A better collection strategy when dealing with a self-employed payor is to take a broad approach. You should not only garnish but also make an effort to discover the payor’s assets and then take action to have them sold to satisfy past-due child support. The reason that property liens are so effective when collecting from self-employed payors is that these people often purchase business-related property with their earnings in order to expand their business. Sometimes, these business-related assets are exempt from sale to satisfy a debt, but the exemption is limited in many states to a specified dollar amount that is easily exceeded if the payor is successful in business.
Liens may be placed on either real estate or personal property. One good thing about a lien is that the payor cannot usually sell the property if it is subject to a lien. In other words, if the payor wants to sell his or her house, the payor will have to pay off your child support lien before doing so. Another good strategy when dealing with a self-employed payor is to locate a bank account and garnish it. Your local child support enforcement agency caseworker may be able to assist you in locating bank accounts.
One child support collection technique that is less likely to bear any fruit when dealing with a self-employed payor is an interception of tax refund money. The reason is that self-employed payors rarely receive tax refunds. They typically make quarterly estimated tax payments that do not cover their actual tax burdens, which means that they usually owe taxes at the end of the year, rather than receive refunds.
Most child support enforcement workers will tell you that self-employed parents are the most difficult to collect child support from. This is puzzling, given that they have the most to lose by failing to pay child support. Their failure to pay can ultimately destroy their businesses or their good reputations. If you are trying to collect from a self-employed payor, make sure that he or she knows of these risks. But when you make your point, try to subtly emphasize the consequences of failing to pay, rather than lashing out at him or her.
Use a messenger
Often, using a messenger can be effective. For example, you could tell the payor’s business partner, or perhaps an employee, that you had been to the local child support enforcement agency and were surprised to learn how many tools that office had to collect child support, such as garnishments, liens, tax intercepts and obtaining credit reports. You could add that you heard business-owners who fail to pay child support may have a hard time getting a loan because the unpaid child support shows up on a credit report. Finally, you could end the conversation by saying that you don’t want anything like that to happen to your ex, but money is tight and you cannot make ends meet much longer.

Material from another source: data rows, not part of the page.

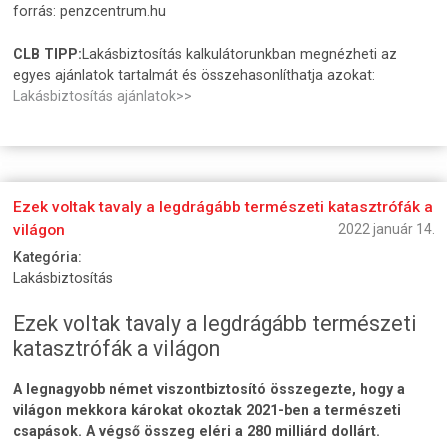
forrás: penzcentrum.hu
CLB TIPP:
Lakásbiztosítás kalkulátorunkban megnézheti az
egyes ajánlatok tartalmát és összehasonlíthatja azokat:
Lakásbiztosítás ajánlatok>>
Ezek voltak tavaly a legdrágább természeti katasztrófák a
világon
2022 január 14.
Kategória:
Lakásbiztosítás
Ezek voltak tavaly a legdrágább természeti
katasztrófák a világon
A legnagyobb német viszontbiztosító összegezte, hogy a
világon mekkora károkat okoztak 2021-ben a természeti
csapások. A végső összeg eléri a 280 milliárd dollárt.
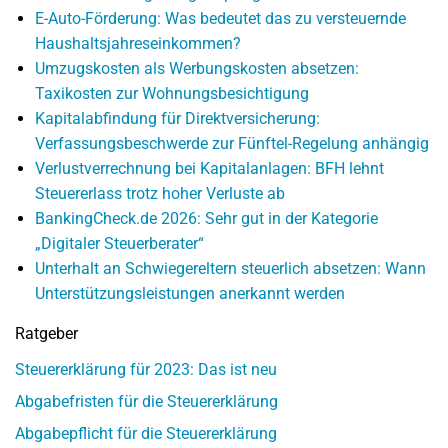
E-Auto-Förderung: Was bedeutet das zu versteuernde
Haushaltsjahreseinkommen?
Umzugskosten als Werbungskosten absetzen:
Taxikosten zur Wohnungsbesichtigung
Kapitalabfindung für Direktversicherung:
Verfassungsbeschwerde zur Fünftel-Regelung anhängig
Verlustverrechnung bei Kapitalanlagen: BFH lehnt
Steuererlass trotz hoher Verluste ab
BankingCheck.de 2026: Sehr gut in der Kategorie
„Digitaler Steuerberater“
Unterhalt an Schwiegereltern steuerlich absetzen: Wann
Unterstützungsleistungen anerkannt werden
Ratgeber
Steuererklärung für 2023: Das ist neu
Abgabefristen für die Steuererklärung
Abgabepflicht für die Steuererklärung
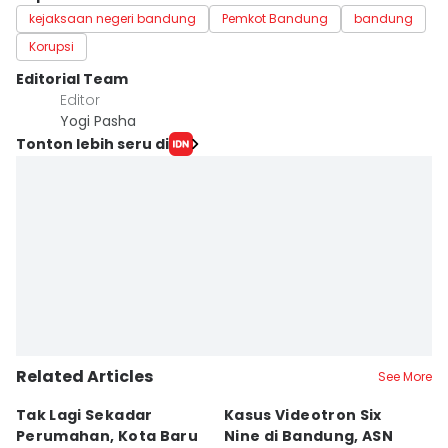
kejaksaan negeri bandung
Pemkot Bandung
bandung
Korupsi
Editorial Team
Editor
Yogi Pasha
Tonton lebih seru di
Related Articles
See More
Tak Lagi Sekadar
Kasus Videotron Six
K
Perumahan, Kota Baru
Nine di Bandung, ASN
M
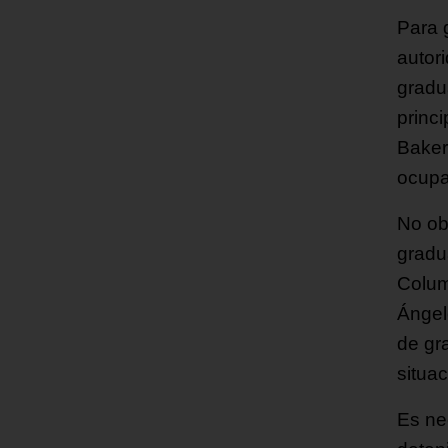
Para 
autor
gradu
princi
Baker,
ocupa
No ob
gradu
Colum
Ángel
de gr
situa
Es ne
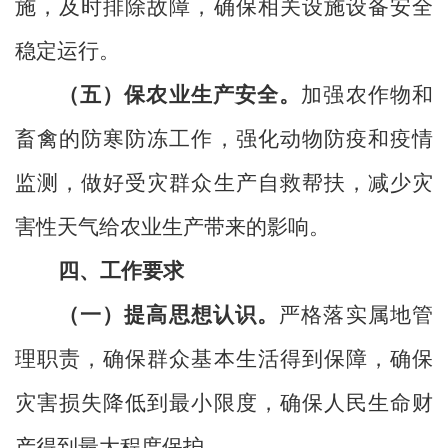
施，及时排除故障，确保相关设施设备安全
稳定运行。
（五）保农业生产安全。
加强农作物和
畜禽的防寒防冻工作，强化动物防疫和疫情
监测，做好受灾群众生产自救帮扶，减少灾
害性天气给农业生产带来的影响。
四、工作要求
（一）提高思想认识。
严格落实属地管
理职责，确保群众基本生活得到保障，确保
灾害损失降低到最小限度，确保人民生命财
产得到最大程度保护。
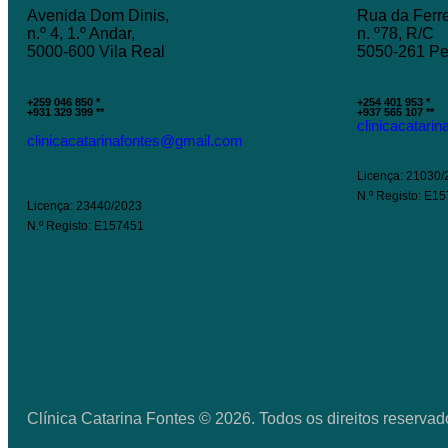
Avenida Dom Dinis,
Rua da Ferre
n.º 4, 1.º Andar,
n. º78, R/C
5000-600 Vila Real
5050-261 P
+259 046 850 *
+254 401 953 *
+931 329 399 **
+937 565 107 **
clinicacatari
clinicacatarinafontes@gmail.com
Licença: 21030/
N.º Registo: E1
Licença: 23440/2023
N.º Registo: E157451
Clínica Catarina Fontes © 2026. Todos os direitos reserva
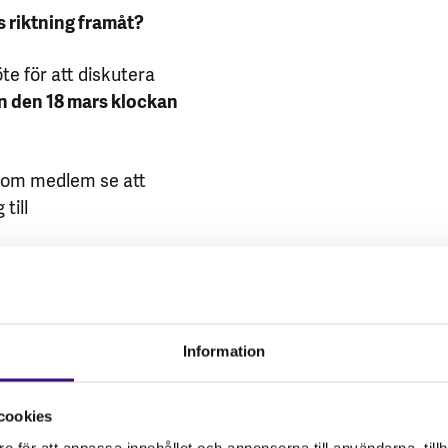
s riktning framåt?
e för att diskutera
 den 18 mars klockan
 som medlem se att
till
er på mail dagen innan
Information
cookies
e för att anpassa innehållet och annonserna till användarna, tillh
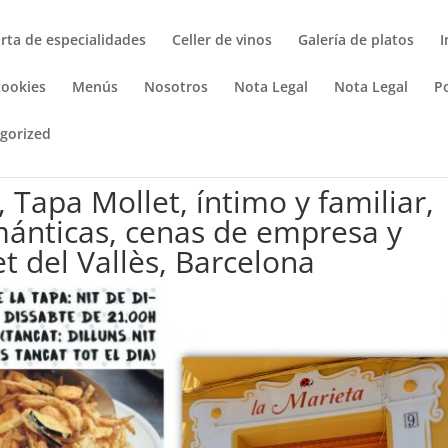
rta de especialidades
Celler de vinos
Galería de platos
I
cookies
Menús
Nosotros
Nota Legal
Nota Legal
Po
gorized
 Tapa Mollet, íntimo y familiar,
mánticas, cenas de empresa y
t del Vallès, Barcelona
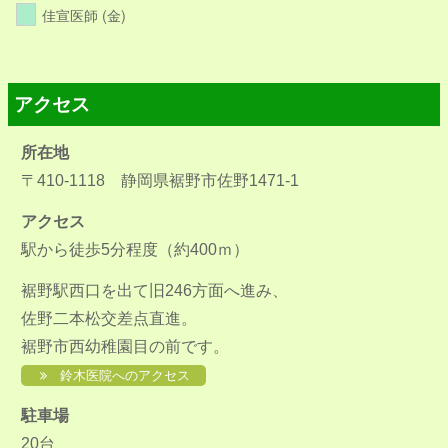
佳宣医師 (金)
アクセス
所在地
〒410-1118 静岡県裾野市佐野1471-1
アクセス
駅から徒歩5分程度（約400ｍ）
裾野駅西口を出て旧246方面へ進み、
佐野二本松交差点直進。
裾野市西幼稚園目の前です。
鈴木医院へのアクセス
駐車場
20台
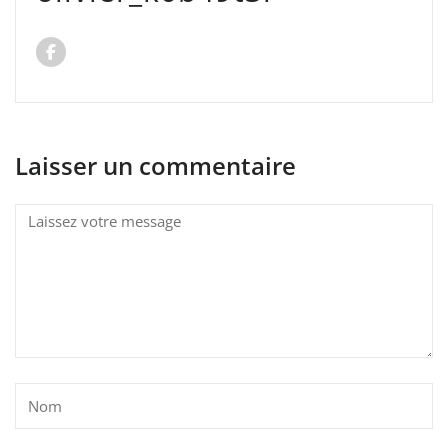
Laisser un commentaire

Whether the payor is self-employed or employed at a job paying regular wages, it will be very important to continually keep track of the extent of the payor’s earnings. If the payor’s wages increase, you may be able to increase child support payments. As long as the payor continues to earn income and you know his or her location, you should be able to collect child support. But if payments are not made, and wage withholding or other collection methods don’t work, more forceful action may be necessary.
Note: The article above may not contain current information.